+ oom-replace-sysctls-with-quick-mode.patch added to -mm tree

[Date Prev][Date Next][Thread Prev][Thread Next][Date Index][Thread Index]

 



The patch titled
     oom: replace sysctls with quick mode
has been added to the -mm tree.  Its filename is
     oom-replace-sysctls-with-quick-mode.patch

Before you just go and hit "reply", please:
   a) Consider who else should be cc'ed
   b) Prefer to cc a suitable mailing list as well
   c) Ideally: find the original patch on the mailing list and do a
      reply-to-all to that, adding suitable additional cc's

*** Remember to use Documentation/SubmitChecklist when testing your code ***

See http://userweb.kernel.org/~akpm/stuff/added-to-mm.txt to find
out what to do about this

The current -mm tree may be found at http://userweb.kernel.org/~akpm/mmotm/

------------------------------------------------------
Subject: oom: replace sysctls with quick mode
From: David Rientjes <rientjes@xxxxxxxxxx>

Two VM sysctls, oom dump_tasks and oom_kill_allocating_task, were
implemented for very large systems to avoid excessively long tasklist
scans.  The former suppresses helpful diagnostic messages that are emitted
for each thread group leader that are candidates for oom kill including
their pid, uid, vm size, rss, oom_adj value, and name; this information is
very helpful to users in understanding why a particular task was chosen
for kill over others.  The latter simply kills current, the task
triggering the oom condition, instead of iterating through the tasklist
looking for the worst offender.

Both of these sysctls are combined into one for use on the aforementioned
large systems: oom_kill_quick.  This disables the now-default
oom_dump_tasks and kills current whenever the oom killer is called.
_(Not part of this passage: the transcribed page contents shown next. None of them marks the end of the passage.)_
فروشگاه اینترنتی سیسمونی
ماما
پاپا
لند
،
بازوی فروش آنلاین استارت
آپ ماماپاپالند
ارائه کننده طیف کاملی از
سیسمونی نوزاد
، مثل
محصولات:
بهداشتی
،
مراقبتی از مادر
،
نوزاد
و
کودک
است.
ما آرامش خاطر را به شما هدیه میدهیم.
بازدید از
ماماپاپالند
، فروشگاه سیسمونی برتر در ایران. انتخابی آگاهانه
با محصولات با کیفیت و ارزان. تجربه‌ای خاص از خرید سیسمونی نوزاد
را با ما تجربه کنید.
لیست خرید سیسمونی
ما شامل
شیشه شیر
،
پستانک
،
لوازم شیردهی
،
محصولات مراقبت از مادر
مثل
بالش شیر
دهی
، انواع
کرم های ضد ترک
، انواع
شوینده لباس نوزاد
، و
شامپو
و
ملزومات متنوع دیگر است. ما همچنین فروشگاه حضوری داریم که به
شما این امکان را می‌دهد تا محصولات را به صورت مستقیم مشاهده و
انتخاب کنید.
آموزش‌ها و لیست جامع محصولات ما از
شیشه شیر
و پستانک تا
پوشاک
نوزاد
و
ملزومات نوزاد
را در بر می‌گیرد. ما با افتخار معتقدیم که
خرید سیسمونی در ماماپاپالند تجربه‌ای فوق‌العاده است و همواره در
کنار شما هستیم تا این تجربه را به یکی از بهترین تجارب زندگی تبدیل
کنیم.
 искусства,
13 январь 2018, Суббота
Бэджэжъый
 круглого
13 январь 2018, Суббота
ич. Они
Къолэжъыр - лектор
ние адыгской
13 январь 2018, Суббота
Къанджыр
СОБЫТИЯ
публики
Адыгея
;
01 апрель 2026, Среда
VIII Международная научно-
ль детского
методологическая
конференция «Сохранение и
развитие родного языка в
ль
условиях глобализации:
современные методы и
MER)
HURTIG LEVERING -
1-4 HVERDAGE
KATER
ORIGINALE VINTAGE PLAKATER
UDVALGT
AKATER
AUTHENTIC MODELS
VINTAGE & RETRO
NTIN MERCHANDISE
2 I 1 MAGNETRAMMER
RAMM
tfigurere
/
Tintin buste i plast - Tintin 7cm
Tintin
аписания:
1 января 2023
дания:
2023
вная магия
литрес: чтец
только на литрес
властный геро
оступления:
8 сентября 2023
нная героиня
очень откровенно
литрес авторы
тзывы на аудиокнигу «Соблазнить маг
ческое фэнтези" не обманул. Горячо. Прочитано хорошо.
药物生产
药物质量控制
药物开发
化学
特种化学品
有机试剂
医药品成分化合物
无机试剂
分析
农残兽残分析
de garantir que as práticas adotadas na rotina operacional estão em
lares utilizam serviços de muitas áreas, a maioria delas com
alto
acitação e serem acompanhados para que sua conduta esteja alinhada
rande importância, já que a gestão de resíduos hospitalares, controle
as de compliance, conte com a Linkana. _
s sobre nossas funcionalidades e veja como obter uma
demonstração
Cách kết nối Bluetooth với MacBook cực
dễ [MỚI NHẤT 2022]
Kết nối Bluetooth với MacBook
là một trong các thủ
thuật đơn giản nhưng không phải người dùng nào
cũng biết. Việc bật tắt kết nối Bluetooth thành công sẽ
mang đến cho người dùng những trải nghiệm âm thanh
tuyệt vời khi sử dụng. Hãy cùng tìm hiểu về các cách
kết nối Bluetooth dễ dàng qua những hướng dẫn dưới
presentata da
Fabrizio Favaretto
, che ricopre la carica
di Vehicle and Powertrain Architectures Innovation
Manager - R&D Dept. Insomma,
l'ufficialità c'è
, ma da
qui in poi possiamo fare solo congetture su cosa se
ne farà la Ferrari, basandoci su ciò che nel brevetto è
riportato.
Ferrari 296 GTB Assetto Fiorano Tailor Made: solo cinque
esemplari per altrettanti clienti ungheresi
This consolidation is possible because the audience for both tunables is
the same and there is no backwards compatibility issue in removing
oom_dump_tasks since its behavior is now default.  Since mempolicy ooms
now scan the tasklist, oom_kill_allocating_task may now find more users to
avoid the performance penalty, so it's better to unite them under one
sysctl than carry two for legacy purposes.

Signed-off-by: David Rientjes <rientjes@xxxxxxxxxx>
Reviewed-by: KAMEZAWA Hiroyuki <kamezawa.hiroyu@xxxxxxxxxxxxxx>
Cc: Rik van Riel <riel@xxxxxxxxxx>
Cc: Nick Piggin <npiggin@xxxxxxx>
Cc: Balbir Singh <balbir@xxxxxxxxxxxxxxxxxx>
Cc: Minchan Kim <minchan.kim@xxxxxxxxx>
Cc: KOSAKI Motohiro <kosaki.motohiro@xxxxxxxxxxxxxx>
Signed-off-by: Andrew Morton <akpm@xxxxxxxxxxxxxxxxxxxx>
---

 Documentation/sysctl/vm.txt |   44 ++++------------------------------
 kernel/sysctl.c             |   16 +++---------
 mm/oom_kill.c               |    9 +++---
 3 files changed, 14 insertions(+), 55 deletions(-)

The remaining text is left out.